Last Saturday

Remember those awful essays we had to write during the first week of school after having almost three months off? The title was always “How I Spent My Summer Vacation”, and it was required that we all stand up and read ours to the class so the more well-to-do among us could brag about their trips to Italy (or whatever), and the ones unfortunate enough to break a leg (or whatever) could play for sympathy. Yuck!

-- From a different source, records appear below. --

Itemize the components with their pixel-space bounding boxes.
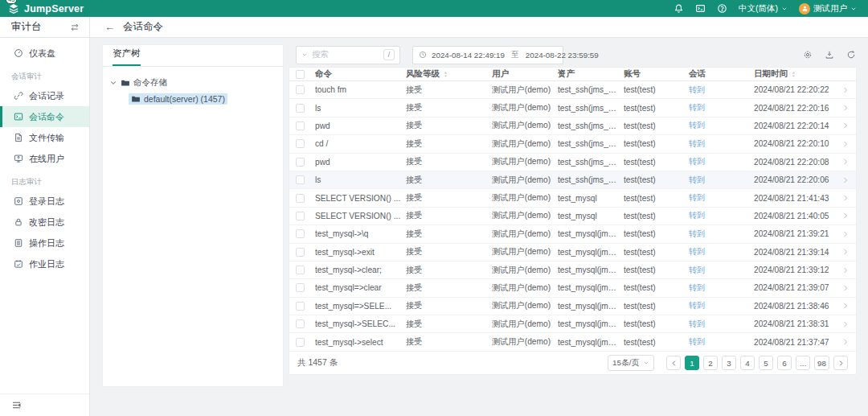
- sidebar-item-login-log[interactable]: 登录日志: [0, 191, 89, 212]
- session-goto-link[interactable]: 转到: [689, 265, 754, 276]
- row-checkbox[interactable]: [296, 248, 305, 257]
- row-expand-chevron-icon[interactable]: [841, 248, 850, 256]
- row-expand-chevron-icon[interactable]: [841, 302, 850, 310]
- session-goto-link[interactable]: 转到: [689, 300, 754, 311]
- tree-node-default-server[interactable]: default(server) (1457): [129, 91, 276, 107]
- export-download-icon[interactable]: [825, 50, 834, 60]
- date-range-picker[interactable]: 2024-08-14 22:49:19 至 2024-08-22 23:59:5…: [412, 46, 563, 64]
- session-goto-link[interactable]: 转到: [689, 102, 754, 113]
- session-goto-link[interactable]: 转到: [689, 229, 754, 240]
- row-checkbox[interactable]: [296, 319, 305, 328]
- caret-down-icon[interactable]: [109, 79, 117, 87]
- session-goto-link[interactable]: 转到: [689, 282, 754, 294]
- sidebar-item-password-change-log[interactable]: 改密日志: [0, 212, 89, 233]
- session-goto-link[interactable]: 转到: [689, 120, 754, 131]
- session-goto-link[interactable]: 转到: [689, 336, 754, 348]
- row-expand-chevron-icon[interactable]: [841, 86, 850, 94]
- row-checkbox[interactable]: [296, 229, 305, 238]
- console-swap-icon[interactable]: [70, 23, 80, 32]
- session-goto-link[interactable]: 转到: [689, 210, 754, 221]
- row-expand-chevron-icon[interactable]: [841, 320, 850, 328]
- row-expand-chevron-icon[interactable]: [841, 158, 850, 166]
- language-label: 中文(简体): [739, 3, 778, 14]
- tab-asset-tree[interactable]: 资产树: [113, 47, 141, 66]
- sidebar-item-job-log[interactable]: 作业日志: [0, 253, 89, 274]
- session-goto-link[interactable]: 转到: [689, 138, 754, 150]
- user-cell: 测试用户(demo): [492, 84, 558, 96]
- page-button-2[interactable]: 2: [703, 356, 718, 370]
- row-checkbox[interactable]: [296, 139, 305, 148]
- sidebar-item-label: 会话命令: [29, 111, 64, 123]
- account-cell: test(test): [624, 194, 689, 203]
- row-expand-chevron-icon[interactable]: [841, 194, 850, 202]
- page-button-3[interactable]: 3: [722, 356, 736, 370]
- notification-bell-icon[interactable]: [674, 3, 684, 14]
- table-settings-gear-icon[interactable]: [803, 50, 813, 60]
- session-goto-link[interactable]: 转到: [689, 246, 754, 257]
- session-goto-link[interactable]: 转到: [689, 319, 754, 330]
- user-menu[interactable]: 测试用户: [799, 3, 857, 14]
- row-checkbox[interactable]: [296, 158, 305, 167]
- row-checkbox[interactable]: [296, 212, 305, 220]
- help-icon[interactable]: [717, 3, 727, 14]
- row-checkbox[interactable]: [296, 338, 305, 347]
- row-expand-chevron-icon[interactable]: [841, 122, 850, 130]
- row-checkbox[interactable]: [296, 283, 305, 292]
- row-expand-chevron-icon[interactable]: [841, 212, 850, 220]
- sidebar-item-session-record[interactable]: 会话记录: [0, 85, 89, 106]
- risk-level-cell: 接受: [406, 120, 492, 131]
- row-checkbox[interactable]: [296, 85, 305, 94]
- session-goto-link[interactable]: 转到: [689, 175, 754, 186]
- user-cell: 测试用户(demo): [492, 138, 558, 150]
- select-all-checkbox[interactable]: [296, 70, 305, 79]
- session-goto-link[interactable]: 转到: [689, 156, 754, 167]
- session-goto-link[interactable]: 转到: [689, 192, 754, 204]
- sidebar-item-online-user[interactable]: 在线用户: [0, 148, 89, 169]
- next-page-button[interactable]: [833, 356, 848, 370]
- asset-cell: test_ssh(jms_gw): [558, 85, 624, 94]
- web-terminal-icon[interactable]: [695, 3, 706, 14]
- row-expand-chevron-icon[interactable]: [841, 140, 850, 148]
- date-start-value[interactable]: 2024-08-14 22:49:19: [432, 51, 505, 60]
- page-ellipsis[interactable]: ...: [796, 356, 810, 370]
- table-row: test_mysql=>SELE...接受测试用户(demo)test_mysq…: [289, 298, 856, 315]
- row-checkbox[interactable]: [296, 104, 305, 113]
- page-size-select[interactable]: 15条/页: [608, 355, 654, 371]
- prev-page-button[interactable]: [666, 356, 681, 370]
- column-header[interactable]: 风险等级: [406, 68, 492, 80]
- row-expand-chevron-icon[interactable]: [841, 176, 850, 184]
- page-button-5[interactable]: 5: [759, 356, 773, 370]
- row-expand-chevron-icon[interactable]: [841, 104, 850, 112]
- row-checkbox[interactable]: [296, 175, 305, 184]
- back-button[interactable]: ←: [104, 22, 115, 32]
- sidebar-item-file-transfer[interactable]: 文件传输: [0, 127, 89, 148]
- row-checkbox[interactable]: [296, 194, 305, 203]
- row-checkbox[interactable]: [296, 266, 305, 274]
- row-expand-chevron-icon[interactable]: [841, 284, 850, 292]
- row-expand-chevron-icon[interactable]: [841, 230, 850, 238]
- search-input[interactable]: 搜索 /: [296, 46, 400, 64]
- row-expand-chevron-icon[interactable]: [841, 266, 850, 274]
- row-checkbox[interactable]: [296, 122, 305, 130]
- column-header[interactable]: 日期时间: [754, 68, 837, 80]
- language-selector[interactable]: 中文(简体): [739, 3, 788, 14]
- tree-node-root[interactable]: 命令存储: [109, 75, 276, 91]
- page-button-6[interactable]: 6: [777, 356, 792, 370]
- online-user-icon: [14, 154, 23, 163]
- page-button-98[interactable]: 98: [814, 356, 829, 370]
- row-expand-chevron-icon[interactable]: [841, 338, 850, 346]
- sort-icon[interactable]: [442, 71, 449, 78]
- row-checkbox[interactable]: [296, 302, 305, 311]
- sidebar-item-dashboard[interactable]: 仪表盘: [0, 43, 89, 64]
- command-cell: SELECT VERSION() ...: [315, 212, 406, 220]
- brand-logo[interactable]: JumpServer: [0, 3, 84, 14]
- sidebar-item-session-command[interactable]: 会话命令: [0, 106, 89, 127]
- refresh-icon[interactable]: [846, 50, 856, 60]
- sidebar-item-operation-log[interactable]: 操作日志: [0, 233, 89, 253]
- page-button-4[interactable]: 4: [740, 356, 755, 370]
- sidebar-collapse-icon[interactable]: [11, 400, 22, 410]
- date-end-value[interactable]: 2024-08-22 23:59:59: [526, 51, 599, 60]
- page-button-1[interactable]: 1: [685, 356, 699, 370]
- sort-icon[interactable]: [790, 71, 797, 78]
- session-goto-link[interactable]: 转到: [689, 84, 754, 96]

That’s not what this blog post is about. It’s about keeping your eyes open and noticing what’s going on while you are on your way to or from somewhere. This is what I saw last Saturday:

  • Bright blue sky, interspersed among heavy grey clouds
  • The first rainbow of 2020
  • Snow geese, both in fields and flying overhead
  • The flooded fields of the Skagit Valley
  • Several redtail hawks in trees along the roads, neatly spaced about 1/2 mile apart (they tend to be rather territorial)
  • Great blue herons hunting for lunch in flooded ditches
  • The Skagit River, running high and fast
  • Horses standing in muddy paddocks
  • A fabulously colorful sunset behind Camano Island
  • A large bright white full moon in a deep blue sky

And where was I going to and from, you ask, that I got to see all these marvels? I drove up to LaConner for the opening of a new exhibit by the Whidbey Island Surface Design group (WISD). I was a member of WISD when I lived on the island, and couldn’t pass up a chance to see their new show. And it was great to see some friends and do a little catching up. No photographs permitted, so I don’t have any pictures to show you, but I was blown away, not only by the quality of the work, but also the amazing diversity of style, content, and techniques. For more information, visit the Pacific Northwest Quilt and Fiber Arts Museum website: www.qfamuseum.org

That’s all the news for now, my little chickadees! Stay warm and dry, but also take some time to get out there and see what there is to be seen. It can change your mind, your attitude, and your perspective.